Plus attaché à décrire un réel parfois insoutenable (celui de la guerre, dans Le Rire Rouge. Fragments d’un manuscrit retrouvé, paru à Berlin en 1905) qu’à écrire sur des thématiques sociétales plus classiques, sa plume quasi expressionniste lui a valu l’emprisonnement et l’exil.
Les Editions Rue Ambroise viennent de publier « Les Meilleures Nouvelles de Léonid Andreïev », un recueil renfermant onze de ses soixante-dix nouvelles. Celui-ci bénéficie de traductions nouvelles (comme toute la collection des Editions Rue Ambroise), d’une préface de Serge Rolet, ainsi que de riches notices relatives à chaque texte (date de parution, contexte, thèmes abordés et place dans son œuvre). Peu connu en France, Léonid Andreïev est pourtant, après Anton Tchekhov, un des initiateurs de la nouvelle contemporaine.
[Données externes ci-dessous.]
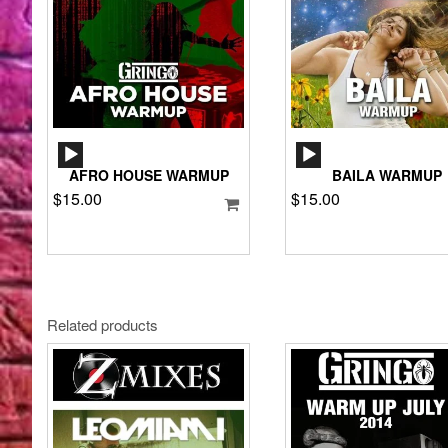
AUDIO
AUDIO
PLAYER
PLAYER
AFRO HOUSE WARMUP
BAILA WARMUP
$
15.00
$
15.00
Related products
Mis à l’index en tant qu’ennemi de la Révolution en 1918, l’auteur entend s’affranchir des conventions du genre, qui présente une anecdote dont la morale se doit d’être relativement acceptable, en s’orientant vers des chemins plus métaphysiques. Il entend écrire des histoires « coup de poing », plutôt que des textes plus convenus, reproduisant les valeurs et le cadre de vie des « petits-bourgeois » . Ses histoires peignent l’individu aux prises avec leurs fragilités, leur sexualité, leurs angoisses face à la barbarie. La guerre est décrite comme un cauchemar (Le Rire Rouge), avec un réalisme glaçant. Dans une autre nouvelle (L’Abîme), la promenade de deux jeunes gens amoureux dégénère suite à leur agression par des ivrognes.
Dans « Le vol » (1914), l’écriture décrit parfaitement les sensations que procure l’avion, jusque dans l’ivresse qui saisit le pilote le menant à monter toujours plus haut. Dans le récit des mouvements de l’avion, en osmose avec l’air et le paysage, il tire une grande force poétique, qui ne peut se terminer que dans la continuation de cette sensation en vol ; une telle perfection incitant le pilote à poursuivre sa course.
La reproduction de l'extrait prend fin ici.